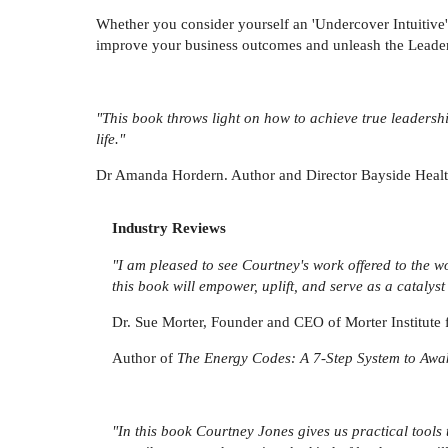
Whether you consider yourself an 'Undercover Intuitive' 
improve your business outcomes and unleash the Leade
"This book throws light on how to achieve true leadersh
life."
Dr Amanda Hordern. Author and Director Bayside Heal
Industry Reviews
"I am pleased to see Courtney's work offered to the wo
this book will empower, uplift, and serve as a catalyst
Dr. Sue Morter, Founder and CEO of Morter Institute 
Author of
The Energy Codes: A 7-Step System to Awak
"In this book Courtney Jones gives us practical too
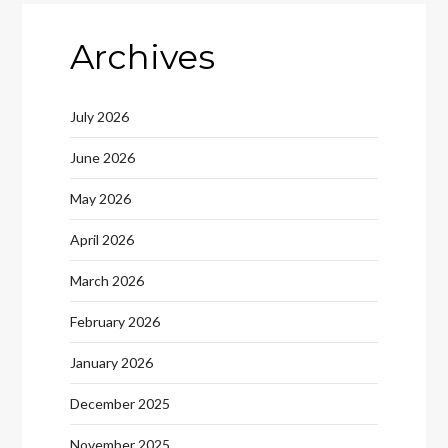
Archives
July 2026
June 2026
May 2026
April 2026
March 2026
February 2026
January 2026
December 2025
November 2025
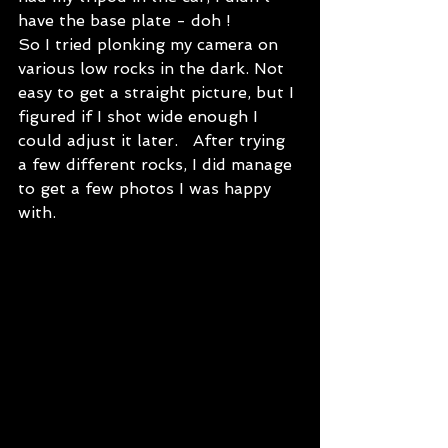
have the base plate - doh !   
So I tried plonking my camera on 
various low rocks in the dark. Not 
easy to get a straight picture, but I 
figured if I shot wide enough I 
could adjust it later.   After trying 
a few different rocks, I did manage 
to get a few photos I was happy 
with.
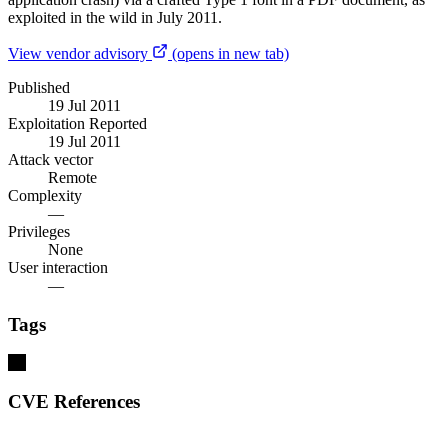
exploited in the wild in July 2011.
View vendor advisory
(opens in new tab)
Published
19 Jul 2011
Exploitation Reported
19 Jul 2011
Attack vector
Remote
Complexity
—
Privileges
None
User interaction
—
Tags
ios
CVE References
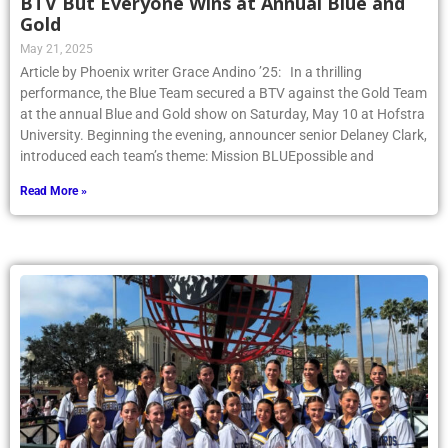
BTV But Everyone Wins at Annual Blue and
Gold
May 21, 2025
Article by Phoenix writer Grace Andino ’25: In a thrilling
performance, the Blue Team secured a BTV against the Gold Team
at the annual Blue and Gold show on Saturday, May 10 at Hofstra
University. Beginning the evening, announcer senior Delaney Clark,
introduced each team’s theme: Mission BLUEpossible and
Read More »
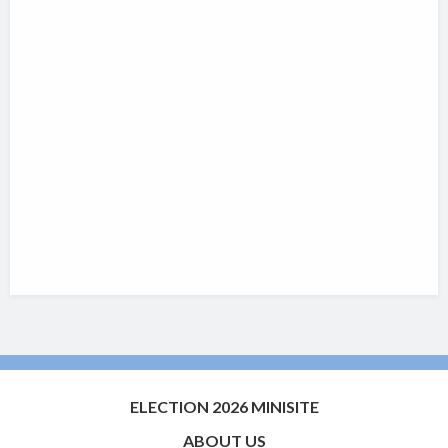
ELECTION 2026 MINISITE
ABOUT US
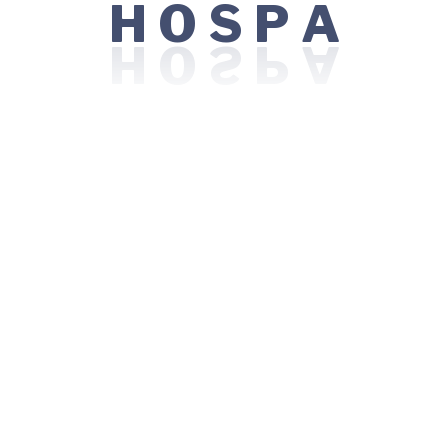
O
S
H
P
A
ation skills.
 of patient safety and quality of care.
nefits
 Yoga, Zumba, Run/walk Clubs)
nsite food vendors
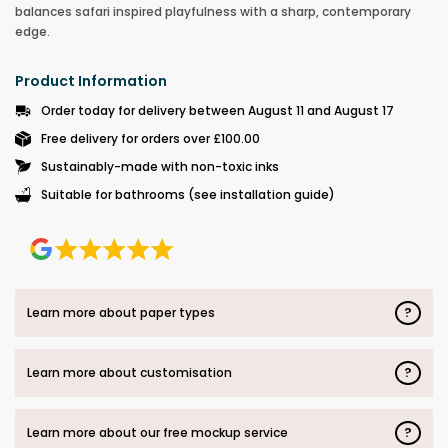
balances safari inspired playfulness with a sharp, contemporary
edge.
Product Information
Order today for delivery between August 11 and August 17
Free delivery for orders over £100.00
Sustainably-made with non-toxic inks
Suitable for bathrooms (see installation guide)
?
Learn more about paper types
?
Learn more about customisation
?
Learn more about our free mockup service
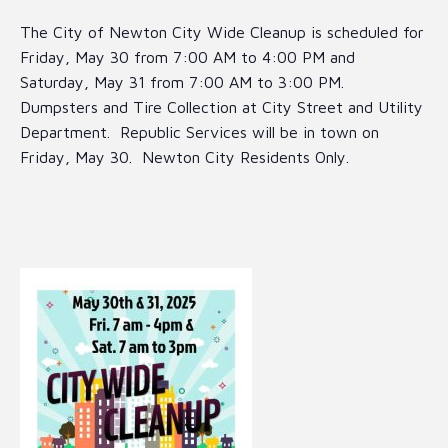
The City of Newton City Wide Cleanup is scheduled for
Friday, May 30 from 7:00 AM to 4:00 PM and
Saturday, May 31 from 7:00 AM to 3:00 PM.
Dumpsters and Tire Collection at City Street and Utility
Department. Republic Services will be in town on
Friday, May 30. Newton City Residents Only.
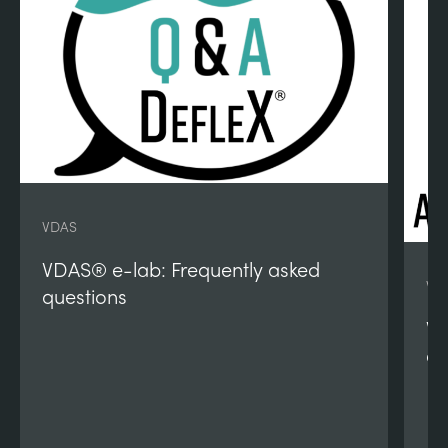
VDAS
VDAS® e-lab: Frequently asked
VD
questions
VD
qu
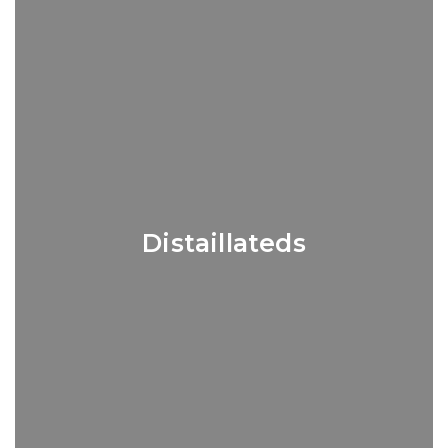
Distaillateds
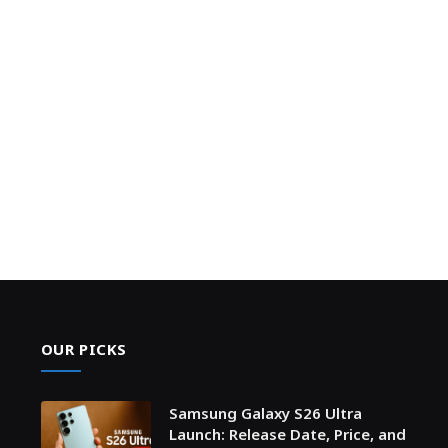
OUR PICKS
Samsung Galaxy S26 Ultra
Launch: Release Date, Price, and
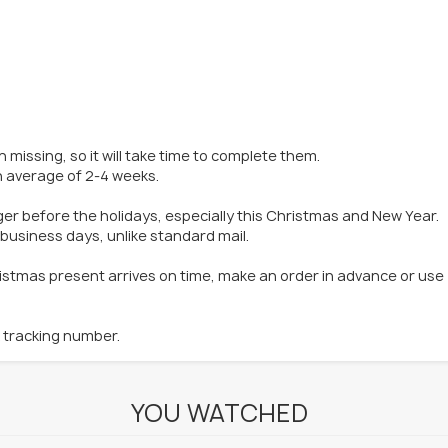
 missing, so it will take time to complete them.
an average of 2-4 weeks.
ger before the holidays, especially this Christmas and New Year.
 business days, unlike standard mail.
hristmas present arrives on time, make an order in advance or use
k tracking number.
YOU WATCHED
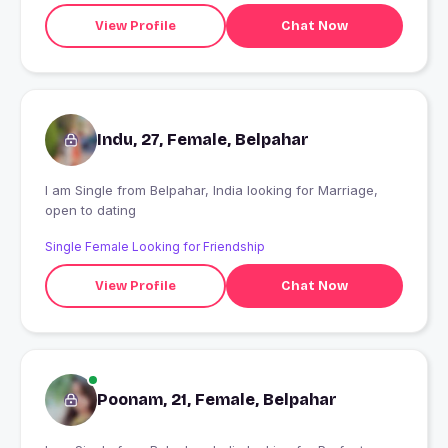
View Profile
Chat Now
Indu, 27, Female, Belpahar
I am Single from Belpahar, India looking for Marriage,
open to dating
Single Female Looking for Friendship
View Profile
Chat Now
Poonam, 21, Female, Belpahar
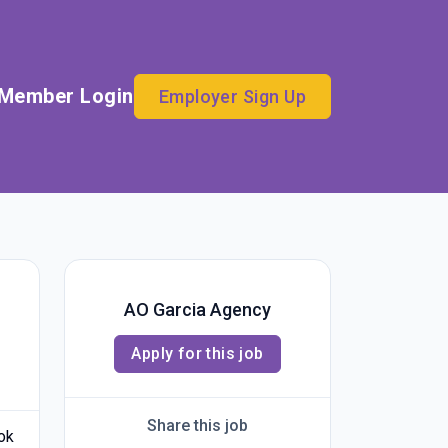
Member Login
Employer Sign Up
AO Garcia Agency
Apply for this job
Share this job
ook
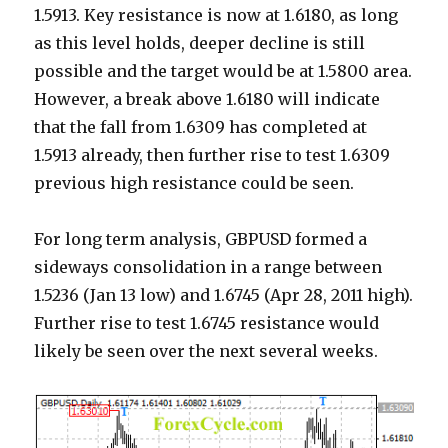
1.5913. Key resistance is now at 1.6180, as long
as this level holds, deeper decline is still
possible and the target would be at 1.5800 area.
However, a break above 1.6180 will indicate
that the fall from 1.6309 has completed at
1.5913 already, then further rise to test 1.6309
previous high resistance could be seen.
For long term analysis, GBPUSD formed a
sideways consolidation in a range between
1.5236 (Jan 13 low) and 1.6745 (Apr 28, 2011 high).
Further rise to test 1.6745 resistance would
likely be seen over the next several weeks.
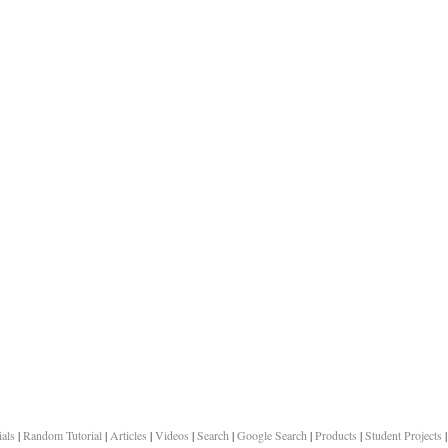
ials
|
Random Tutorial
|
Articles
|
Videos
|
Search
|
Google Search
|
Products
|
Student Projects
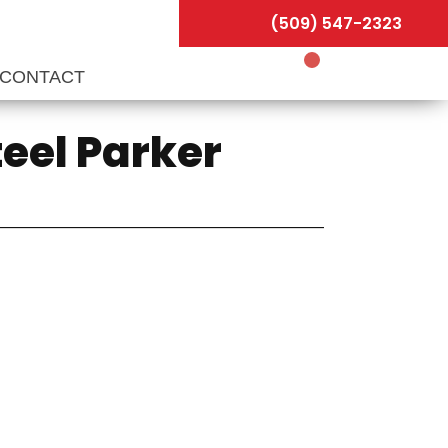
(509) 547-2323
CONTACT
teel Parker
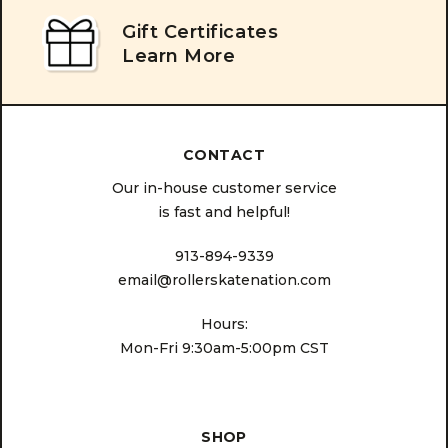
Gift Certificates
Learn More
CONTACT
Our in-house customer service
is fast and helpful!
913-894-9339
email@rollerskatenation.com
Hours:
Mon-Fri 9:30am-5:00pm CST
SHOP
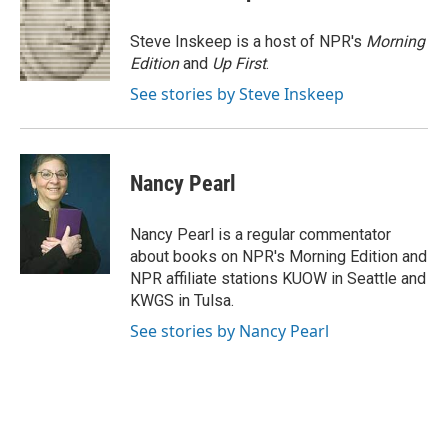
b
t
e
l
o
e
d
o
r
I
Steve Inskeep is a host of NPR's
Morning
k
n
Edition
and
Up First
.
See stories by Steve Inskeep
Nancy Pearl
Nancy Pearl is a regular commentator
about books on NPR's Morning Edition and
NPR affiliate stations KUOW in Seattle and
KWGS in Tulsa.
See stories by Nancy Pearl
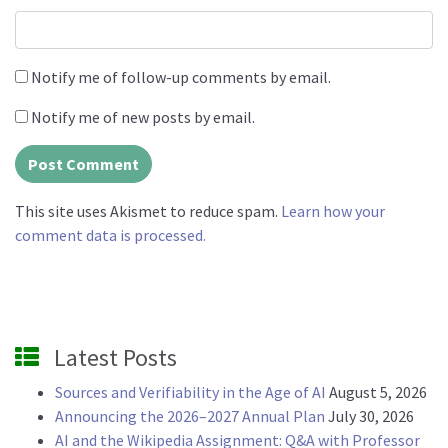
Notify me of follow-up comments by email.
Notify me of new posts by email.
This site uses Akismet to reduce spam.
Learn how your
comment data is processed.
Latest Posts
Sources and Verifiability in the Age of AI
August 5, 2026
Announcing the 2026–2027 Annual Plan
July 30, 2026
AI and the Wikipedia Assignment: Q&A with Professor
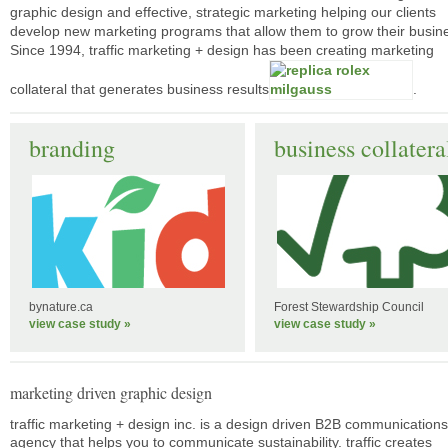
graphic design and effective, strategic marketing helping our clients
develop new marketing programs that allow them to grow their busin
Since 1994, traffic marketing + design has been creating marketing
collateral that generates business results
.
branding
business collatera
bynature.ca
Forest Stewardship Council
view case study »
view case study »
marketing driven graphic design
traffic marketing + design inc. is a design driven B2B communications
agency that helps you to communicate sustainability. traffic creates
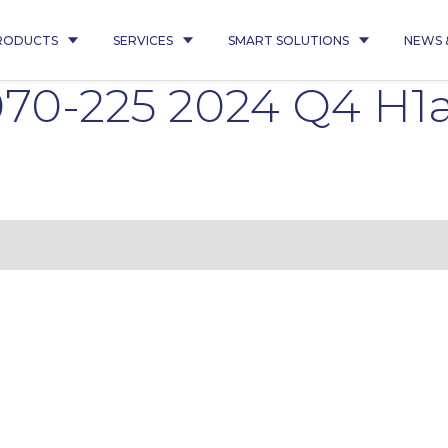
RODUCTS
SERVICES
SMART SOLUTIONS
NEWS 
070-225 2024 Q4 H1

==*==

Task statement
What are the lines above that hold the string "Edition"? Copy them.

Answer to this task
Edition
about books on NPR's Morning Edition and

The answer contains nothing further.